Chicago Just Keeps On Rising

16/03/12 -- Soybeans: May 12 Soybeans closed at USD13.74, up 5 cents; Nov 12 Soybeans closed at USD13.28 1/4, up 2 cents; May 12 Soybean Meal closed at USD374.40, up USD3.00; May 12 Soybean Oil closed at 55.50, up 2 pips. On the week as a whole front month beans gained 42 1/4 cents, meal added USD15.80 and oil 155 points. Funds were said to have bought around 7,000 soybean contracts on the day propelling the May contract to closed higher for 8 out of the last 9 weeks. Large funds added almost 17,000 contracts to their net long position for the week through to Tuesday, according to today's commitment of traders report. Trade estimates have them putting on another 17,000 since then. Yesterday's strong export sales report has the trade feeling that US ending stocks will probably be tighter than the USDA currently estimate.

Corn: May 12 Corn closed at USD6.73, up 4 cents; Dec 12 Corn closed at USD5.74 1/4, up 2 cents. On the week May 12 was up 19 cents and Dec 12 up 11 3/4 cents. Funds were said to have bought 7,000 contracts on the day, which would equate to around 28,000 on the week. Chinese corn stocks are substantially lower than official estimates, that is what suddenly has the trade abuzz, despite the fact that this notion has been around for years. The state-run agency Sinograin said this week that they had only bought 1.2 MMT of corn for government coffers compared to the 11.0 MMT it had procured this time last year. A curious announcement to make if you are in the market to buy corn, but there we have it. Domestic prices there are at record levels and far above the cost of imports. Even so there have been no confirmed sales of US corn to China this week, only 240,000 MT to "unknown".

Wheat: May 12 CBOT Wheat closed at USD6.72, up 7 1/4 cents; May 12 KCBT Wheat closed at USD7.05 1/2, up 1 cent; May 12 MGEX Wheat closed at USD8.22 3/4, up 2 1/2 cents.
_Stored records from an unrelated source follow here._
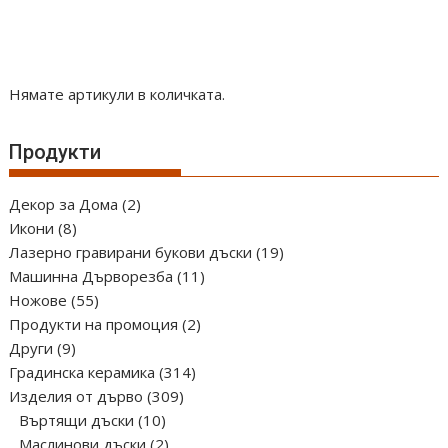
has
multiple
variants.
The
Нямате артикули в количката.
options
may
Продукти
be
chosen
2
Декор за Дома
2
on
8
продукта
Икони
8
the
продукта
19
Лазерно гравирани букови дъски
19
product
11
продукта
Машинна Дърворезба
11
page
55
продукта
Ножове
55
продукта
2
Продукти на промоция
2
9
продукта
Други
9
продукта
314
Градинска керамика
314
309
продукта
Изделия от дърво
309
10
продукта
Въртящи дъски
10
продукта
2
Маслинови дъски
2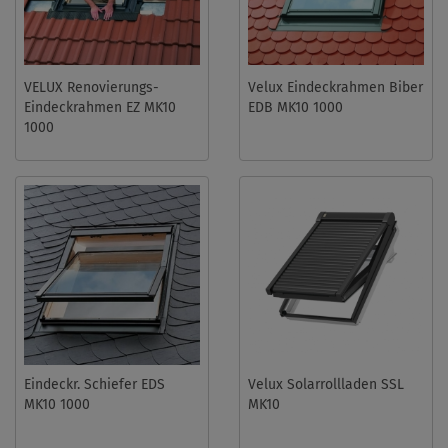
VELUX Renovierungs-
Velux Eindeckrahmen Biber
Eindeckrahmen EZ MK10
EDB MK10 1000
1000
Eindeckr. Schiefer EDS
Velux Solarrollladen SSL
MK10 1000
MK10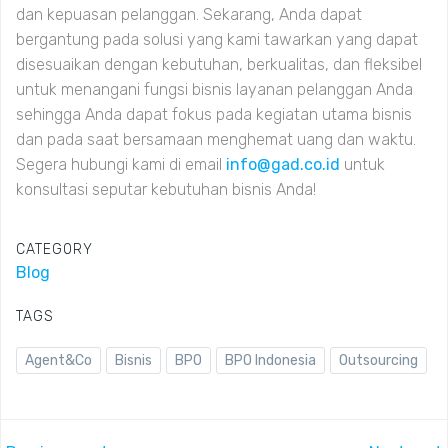
dan kepuasan pelanggan. Sekarang, Anda dapat
bergantung pada solusi yang kami tawarkan yang dapat
disesuaikan dengan kebutuhan, berkualitas, dan fleksibel
untuk menangani fungsi bisnis layanan pelanggan Anda
sehingga Anda dapat fokus pada kegiatan utama bisnis
dan pada saat bersamaan menghemat uang dan waktu.
Segera hubungi kami di email
info@gad.co.id
untuk
konsultasi seputar kebutuhan bisnis Anda!
CATEGORY
Blog
TAGS
Agent&Co
Bisnis
BPO
BPO Indonesia
Outsourcing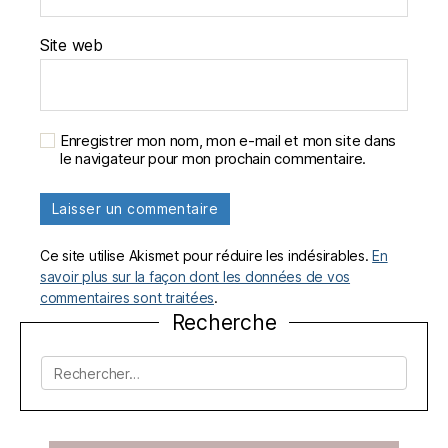
Site web
Enregistrer mon nom, mon e-mail et mon site dans
le navigateur pour mon prochain commentaire.
Ce site utilise Akismet pour réduire les indésirables.
En
savoir plus sur la façon dont les données de vos
commentaires sont traitées
.
Recherche
Rechercher :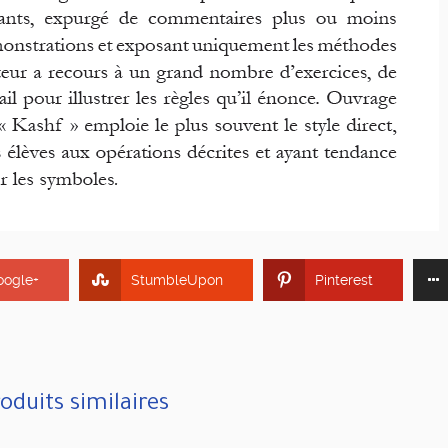
oogle+
StumbleUpon
Pinterest
oduits similaires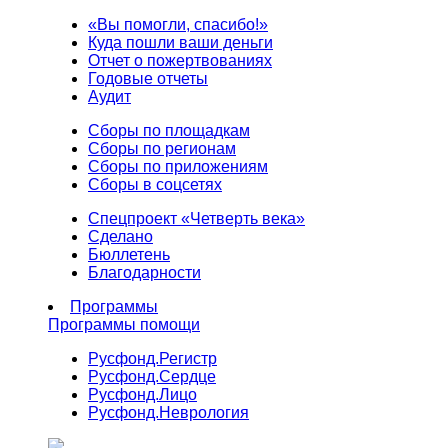
«Вы помогли, спасибо!»
Куда пошли ваши деньги
Отчет о пожертвованиях
Годовые отчеты
Аудит
Сборы по площадкам
Сборы по регионам
Сборы по приложениям
Сборы в соцсетях
Спецпроект «Четверть века»
Сделано
Бюллетень
Благодарности
Программы
Программы помощи
Русфонд.
Регистр
Русфонд.
Сердце
Русфонд.
Лицо
Русфонд.
Неврология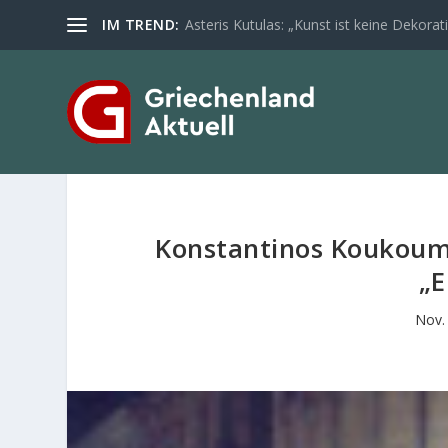
IM TREND:
Asteris Kutulas: „Kunst ist keine Dekoratio
Konstantinos Koukouma
„E
Nov.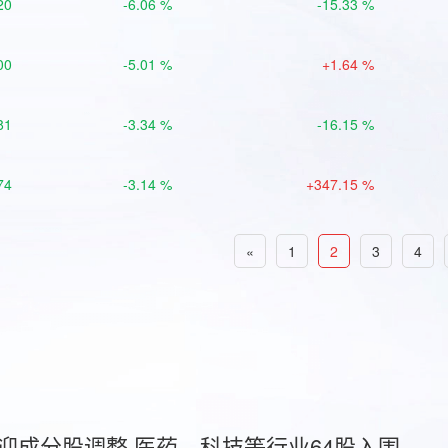
20
-6.06 %
-15.33 %
00
-5.01 %
+1.64 %
81
-3.34 %
-16.15 %
74
-3.14 %
+347.15 %
«
1
2
3
4
首迎成分股调整 医药、科技等行业64股入围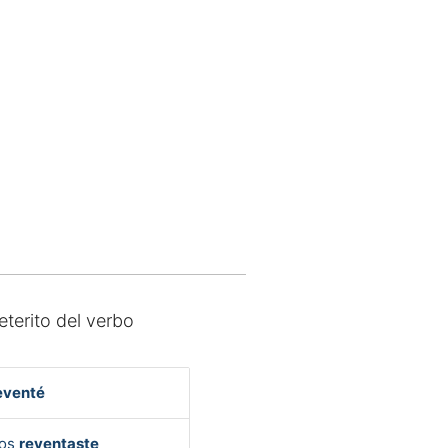
eterito del verbo
eventé
Vos
reventaste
On the week overall Chicago wheat was 33 1/4 cents higher, Kansas up 26 cents, with Minneapolis adding 21 cents. Sharply higher than normal temperatures has winter wheat in the US emerging from dormancy early, leaving it vulnerable to a potential freeze in April. Allendale project the US wheat acreage for 2012 at 56.61 million, significantly lower than the USDA’s suggested 58 million, although still around 2.2 million higher than last year. A month or two ago, before corn and soybean prices started to spike other private estimates had been suggesting wheat plantings in the region of 58.5-59.2 million acres. The concern is clearly of spring wheat losing out primarily to corn, aided by the potential for early plantings.